## ANTAGONIZER

Map polarity/partisanship between two categories of authors, based on a manually provided list of classifying words. 

In [None]:
import antagonizer as az

In [None]:
import pandas as pd
dataset = pd.read_csv('climate_data.csv') # file not provided with the repo

----
#### `.prepare_data(df, threshold)`
Read a pandas dataframe including the columns `author` and `text`. Keep authors with a number of documents that is `> threshold`.

Merge docs into docs-per-user. Preprocess and add bigrams.




In [None]:
prep_df = az.prepare_data(dataset, 5)

----
#### `.categorize(prep_df,cat1,cat2,cat3,tags1,tags2)`
Read the prepared dataframe. Categorize it into two named categories, as well as a hybrid category, based on the use of words in two manually defined lists.

In [None]:
# the following are examples
cat1 = 'denialism'
cat2 = 'activism'
cat3 = 'hybrid'
tags1 = ['hoax', 'leftist']
tags2 = ['fridaysforfuture', 'denial']

In [None]:
cat_df = az.categorize(prep_df,cat1,cat2,cat3,tags1,tags2)

----
#### `.partisan_phrases(prep_df,max_df,min_df,cat1,cat2)`

Calculate a bias_score for phrases, reflecting partisanship of language-use. The method used draws on a workflow described [here](https://towardsdatascience.com/detecting-politically-biased-phrases-from-u-s-senators-with-natural-language-processing-tutorial-d6273211d331). The maths for calculating bias is based on the paper _Auditing the partisanship of Google search snippets_ ([Hu et al. , 2019](https://dl.acm.org/doi/10.1145/3308558.3313654)).

The `max_df` and `min_df` parameters speak with the corresponding parameters in [sklearn's CountVectorizer](https://scikit-learn.org/stable/modules/generated/sklearn.feature_extraction.text.CountVectorizer.html).

In [None]:
phrases_df = az.partisan_phrases(cat_df,max_df=0.8,min_df=10,cat1=cat1,cat2=cat2)

----
#### `.score_authors(phrases_df,cat_df)`
Phrases in `phrases_df` have a bias score between -1 (category 1 partisan) and 1 (category 2 partisan). This function will score authors (mean bias score) based on their use of phrases.

We want to use the most polarising phrases to score authors. We set a `polarity_cutoff`, where e.g. `0.6` means including phrases with a score below `-0,6` and above `0.6`.

In [None]:
inal_df = az.score_authors(phrases_df,cat_df,polarity_cutoff)

----
#### `.reduce(final_df,cat1,cat2,cat3)`
Reduce the dataframe by removing less active authors, to make plotting less demanding.

In [None]:
plot_df = az.reduce(final_df,cat1,cat2,cat3)

----
#### `.plot(plot_df,plotcut,colour1,colour2,colour3,width,height)`

Plot the data using [Bokeh](https://bokeh.org/). The `plotcut` parameter decides how many items should be drawn on the plot (start with lower and increase).

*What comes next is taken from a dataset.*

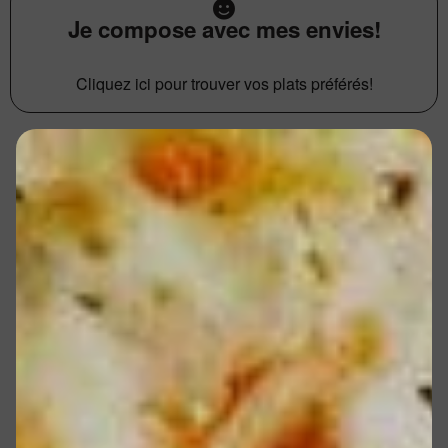
Je compose avec mes envies!
Cliquez ici pour trouver vos plats préférés!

To set other parameters than the colours, width, and height, edit the source of the `plot()` function.

This draws an interactive plot, for inspection, and where mouse hover labels reveal author data.

In [None]:
p = az.plot(plot_df,4000, 'purple','green','grey',800,550)

----
#### Deluxe plot
Plot the full `final_df` using [Seaborn](https://seaborn.pydata.org/). This method draws a scatterplot, with kde density contours.


In [None]:
import pandas as pd
import seaborn as sns
import matplotlib.pyplot as plt

final_df = pd.read_csv('final_df.csv')

sns.set(rc={'axes.facecolor':'lightgrey', 'figure.facecolor':'white', 
            'legend.markerscale':1.4, 'font.family' : "monospace"})
x = final_df.authorscores
y = final_df.numdocs
category = final_df.category

# Draw a combo histogram and scatterplot with density contours
f, ax = plt.subplots(figsize=(20, 8))
ax.set(yscale="log", xlabel = 'Polarity', ylabel='Log number of documents', yticks= [500,1000,8000], yticklabels = ['500','1000','8000'], xlim = (-1,1))

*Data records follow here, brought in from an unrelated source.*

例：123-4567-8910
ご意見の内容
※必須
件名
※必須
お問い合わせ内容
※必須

scatter = sns.scatterplot(x=x, y=y, s=80, color=".15", data= final_df, alpha=0.6, hue=category, palette=dict(hybrid="darkgrey", denialism="purple", activism="green"), linewidth=0)
density = sns.kdeplot(x=x, y=y, levels=50, color="black", linewidths=0.6, alpha = 0.8)

scatter.legend(fontsize = 15, \
               bbox_to_anchor= (1.05, 1), \
               loc=2,
               borderaxespad=0,
               title= "Discursive orientation", \
               title_fontsize = 16, \
               facecolor = 'white',
               edgecolor = 'white'
              )
plt.savefig('full_plot.png')
plt.savefig('full_plot.pdf')